My fear now is that the patience of others will wear thin with me. Haven't they had enough of me yet? Why not? It is a grievance that has little grounding in reality. Yep, no doubt my moaning makes people impatient with me from time to time. My boyfriend lost his rag, quite rightly so, with me this very morning. We were both better for it afterwards though, and I snapped out of my mood pretty quickly as I was brought to my senses.

It's often what I need - a series of short, sharp shocks. God is most often the one to give me that metaphoric slap round the face - it often hurts at the time, smarts for a bit afterwards, but ultimately the pain disappears and you have come round to your senses. He constantly shows His love for me in so many amazing ways.
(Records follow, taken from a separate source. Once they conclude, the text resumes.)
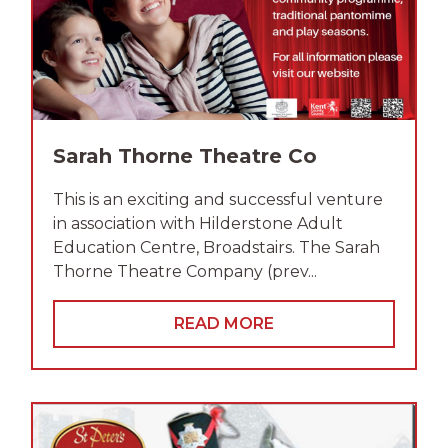
Sarah Thorne Theatre Co
This is an exciting and successful venture
in association with Hilderstone Adult
Education Centre, Broadstairs. The Sarah
Thorne Theatre Company (prev...
READ MORE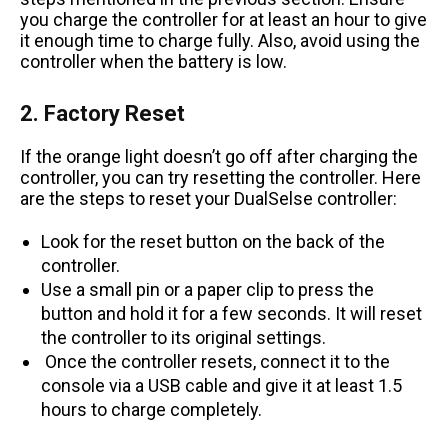
you charge the controller for at least an hour to give
it enough time to charge fully. Also, avoid using the
controller when the battery is low.
2. Factory Reset
If the orange light doesn’t go off after charging the
controller, you can try resetting the controller. Here
are the steps to reset your DualSelse controller:
Look for the reset button on the back of the
controller.
Use a small pin or a paper clip to press the
button and hold it for a few seconds. It will reset
the controller to its original settings.
Once the controller resets, connect it to the
console via a USB cable and give it at least 1.5
hours to charge completely.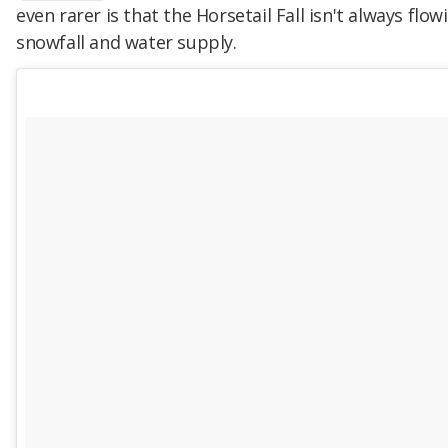
even rarer is that the Horsetail Fall isn't always fl
snowfall and water supply.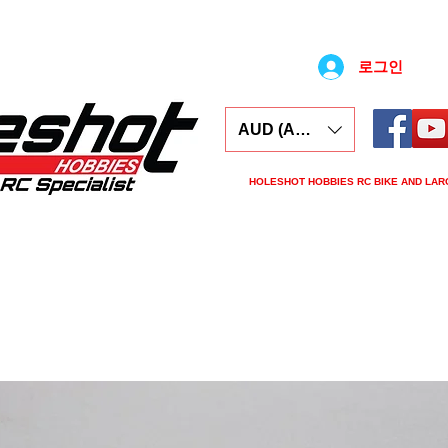
로그인
AUD (AU$)
HOLESHOT HOBBIES RC BIKE AND LAR
ars
Electronics
Spares
Tools
Tyre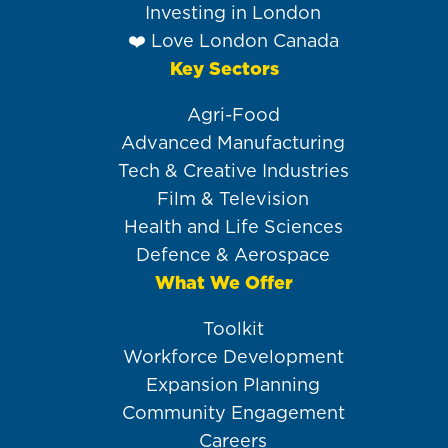
Investing in London
❤️ Love London Canada
Key Sectors
Agri-Food
Advanced Manufacturing
Tech & Creative Industries
Film & Television
Health and Life Sciences
Defence & Aerospace
What We Offer
Toolkit
Workforce Development
Expansion Planning
Community Engagement
Careers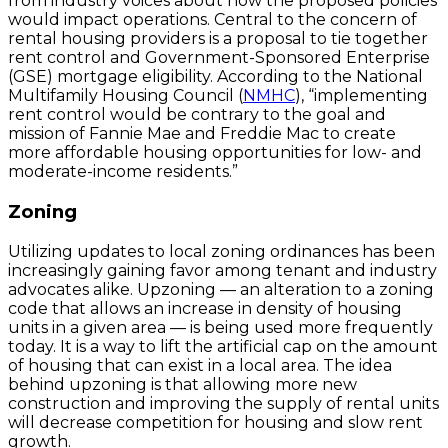
from industry voices about how the proposed policies
would impact operations. Central to the concern of
rental housing providers is a proposal to tie together
rent control and Government-Sponsored Enterprise
(GSE) mortgage eligibility. According to the National
Multifamily Housing Council (
NMHC
), “implementing
rent control would be contrary to the goal and
mission of Fannie Mae and Freddie Mac to create
more affordable housing opportunities for low- and
moderate-income residents.”
Zoning
Utilizing updates to local zoning ordinances has been
increasingly gaining favor among tenant and industry
advocates alike. Upzoning — an alteration to a zoning
code that allows an increase in density of housing
units in a given area — is being used more frequently
today. It is a way to lift the artificial cap on the amount
of housing that can exist in a local area. The idea
behind upzoning is that allowing more new
construction and improving the supply of rental units
will decrease competition for housing and slow rent
growth.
All this, despite the fact I behave like a petulant child who wants their dinner before it has finished cooking. If the parent gave their child a half-cooked dinner it would be cold, probably taste vile, and be rather unsatisfying, not to mention there could be a risk of food poisoning making them regret the meal for some time afterwards. However, if the child had waited the dinner would be delicious, fulfilling, and it would have been well worth putting up with the hunger pangs just before it. The half-cooked meal leaves the child worse off than if she had waited for it to be finished and flavoured properly. Good things come to those who wait.

Sometimes I think I need my brain examined for steaming ahead with plans and ideas without stopping to think, without stopping to pray. That's what I have been doing with job applications, that's what I've been doing with trying to better myself. The end result is what? I still haven't found the answers and I am still not happy about things. I don't presume that by waiting I will be infinitely happy, but in my heart I want to do what is right, and to ensure that I am doing what is right I need to take a step back, I need to stop, I need to ask, I need to listen, I need to understand. Patience comes with time, and I am probably much better than when I was younger. Even so, trying to be patient about becoming patient is one of the most challenging things I am going through right now.

It's times like these when I frequently need to remind myself of the famous passage in Jeremiah 29:11: "For I know the plans I have for you," declares the Lord, "plans to prosper you and not to harm you." The more I trust God with this the more I am able to wait calmly on Him. He is always there for me, and He has surrounded me with incredible people who love me, and somehow don't tire of me or give up on me, for which I am profoundly grateful. I don't always get my own way because I don't always realise what is best for me. God, however, knows what is best for me. Isn't that worth waiting for? I believe so, and pray that I can be patient to His will.

"Be still before the Lord and wait patiently for Him" Psalm 37: 7

PS. This one is for my boyfriend who has been impatient for me to post a new blog entry ;) And also because he deserves a gold medal for putting up with me.